**Assigned task:**
Every line with the string "Инвестиции" should be copied from the data.

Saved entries
========================
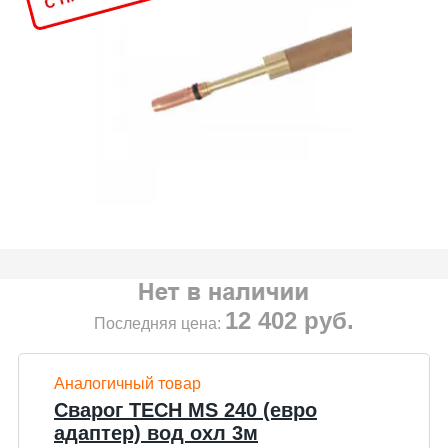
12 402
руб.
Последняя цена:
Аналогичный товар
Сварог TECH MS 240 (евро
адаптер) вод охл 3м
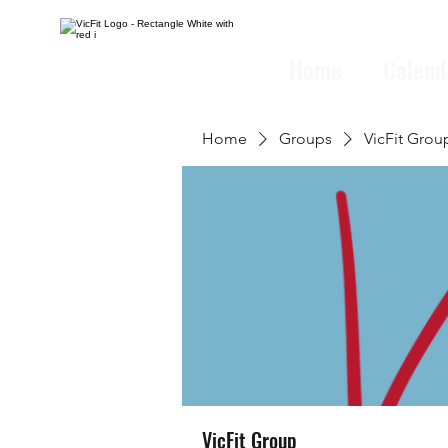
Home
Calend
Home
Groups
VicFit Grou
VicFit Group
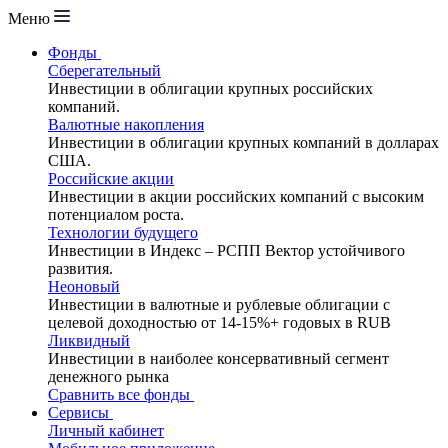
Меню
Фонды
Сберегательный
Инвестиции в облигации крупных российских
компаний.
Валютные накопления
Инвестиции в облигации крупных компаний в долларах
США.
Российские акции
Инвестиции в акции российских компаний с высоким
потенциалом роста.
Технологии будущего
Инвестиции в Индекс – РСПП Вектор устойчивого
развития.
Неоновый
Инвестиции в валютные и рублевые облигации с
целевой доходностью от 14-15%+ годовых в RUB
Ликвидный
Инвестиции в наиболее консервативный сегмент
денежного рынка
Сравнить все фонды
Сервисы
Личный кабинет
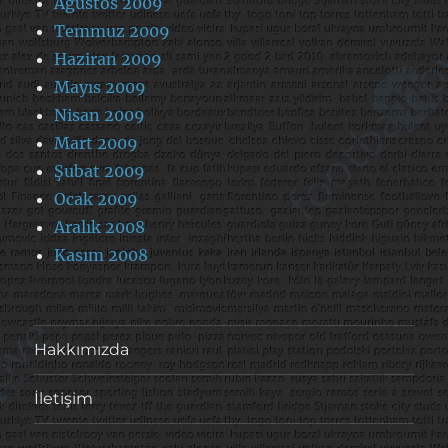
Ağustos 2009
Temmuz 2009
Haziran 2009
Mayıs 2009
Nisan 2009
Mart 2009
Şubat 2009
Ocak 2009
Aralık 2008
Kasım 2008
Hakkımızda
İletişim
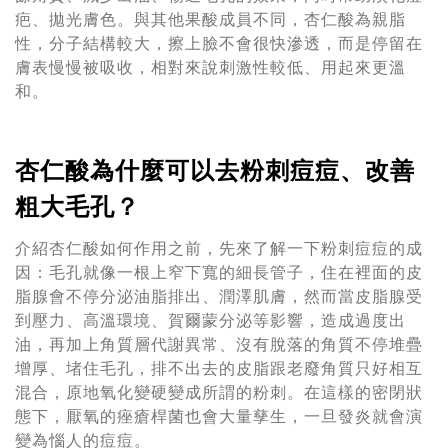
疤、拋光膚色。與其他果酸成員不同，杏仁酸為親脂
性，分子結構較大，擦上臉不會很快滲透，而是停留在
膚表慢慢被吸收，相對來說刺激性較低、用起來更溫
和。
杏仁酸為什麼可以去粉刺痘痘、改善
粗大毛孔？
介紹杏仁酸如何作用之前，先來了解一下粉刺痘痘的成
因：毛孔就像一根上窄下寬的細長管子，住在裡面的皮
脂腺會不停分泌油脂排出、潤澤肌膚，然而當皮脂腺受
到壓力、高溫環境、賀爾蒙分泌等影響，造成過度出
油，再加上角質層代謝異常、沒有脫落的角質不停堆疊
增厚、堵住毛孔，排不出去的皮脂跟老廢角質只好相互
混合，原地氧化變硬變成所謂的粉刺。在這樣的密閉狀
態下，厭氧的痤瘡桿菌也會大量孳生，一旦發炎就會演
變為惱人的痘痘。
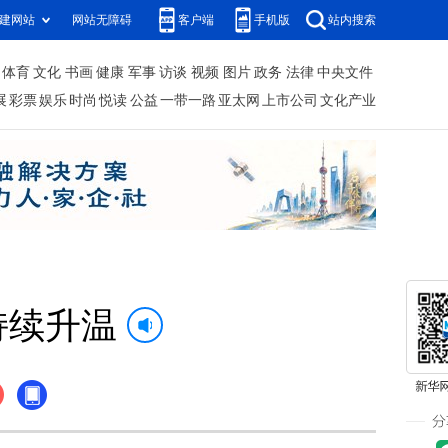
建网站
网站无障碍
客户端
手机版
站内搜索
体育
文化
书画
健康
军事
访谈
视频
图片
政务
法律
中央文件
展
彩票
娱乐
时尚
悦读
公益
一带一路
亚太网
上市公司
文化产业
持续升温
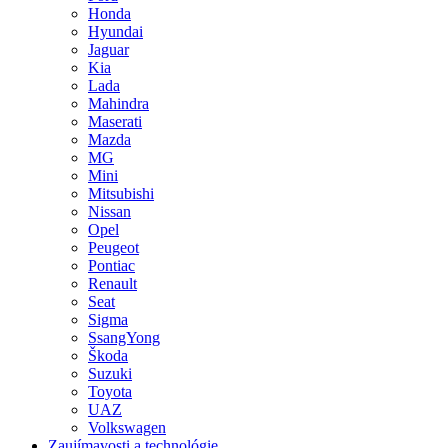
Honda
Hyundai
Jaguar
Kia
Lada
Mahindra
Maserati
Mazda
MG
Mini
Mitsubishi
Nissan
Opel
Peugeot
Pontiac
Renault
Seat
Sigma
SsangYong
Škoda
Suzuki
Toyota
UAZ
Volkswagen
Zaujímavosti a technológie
========================
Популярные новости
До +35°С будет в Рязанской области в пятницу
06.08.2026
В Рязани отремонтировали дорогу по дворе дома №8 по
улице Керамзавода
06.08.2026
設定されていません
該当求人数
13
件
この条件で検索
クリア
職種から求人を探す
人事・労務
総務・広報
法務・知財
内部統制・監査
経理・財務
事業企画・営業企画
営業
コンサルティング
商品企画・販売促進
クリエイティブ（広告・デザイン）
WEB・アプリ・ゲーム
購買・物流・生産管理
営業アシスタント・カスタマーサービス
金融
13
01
========================
**Answer box:**
Инвестиции в облигации крупных российских
Инвестиции в облигации крупных компаний в долларах
Инвестиции в акции российских компаний с высоким
Инвестиции в Индекс – РСПП Вектор устойчивого
Инвестиции в валютные и рублевые облигации с
Инвестиции в наиболее консервативный сегмент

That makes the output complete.